As I see it, there will be the choice between low light tolerant photosynthetic corals - without increased feeding for the system, that may (or may not) lead to improving filtration, and non-photosynthetic corals or other invertebrates( like tube anemone, or feather dusters, or filter feeding sea cucumbers) that do not require light at all, but likely have to be frequently fed and the filtration should be able to process all of this. I, personally, don't like doing massive water changes in the big tanks - too much work.

Pink sponges are not affected by 55W PC light in 1 ft above them, and in my tank they grow more in places, where they are facing the flow and coming with it food.

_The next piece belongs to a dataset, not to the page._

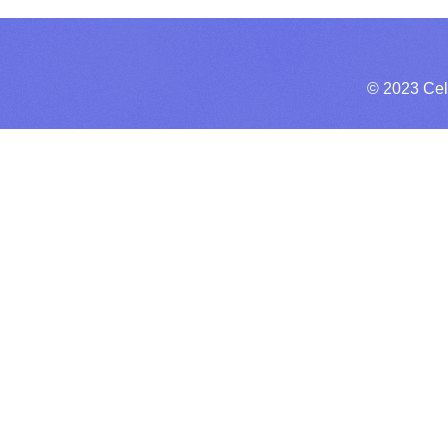
© 2023 Cel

Low light tolerant corals, that worked for me: neon green candycane, white pom-pom xenia, Kenya three, green hairy mushrooms.

Non-photosynthetic corals:
Different colors of the sun coral or maybe dendrophyllia (cheaper and expensive, both are LPS, manual feeding twice a week, but are very bright and hardy IMHE), if you have a good sponges growth - candycane sponge and the nocturnal chili coral may work (but it is unreliable, hit-or-miss situation), it seems that most of available non-photosynthetic corals are gorgonians (some more reliable, than others, blueberry is impossible, IMHE again, and the choice depends on the availability, not much here), and soft and inflating scleronephthya and dendronephthya (very high flow, fine specialized food).

Most of them are doable, the too difficult are dendronephthya and blueberry gorgonian.

If you can describe (or post a photo, some LFS allow that) of the corals you would like to have, I can provide the links to information about their keeping.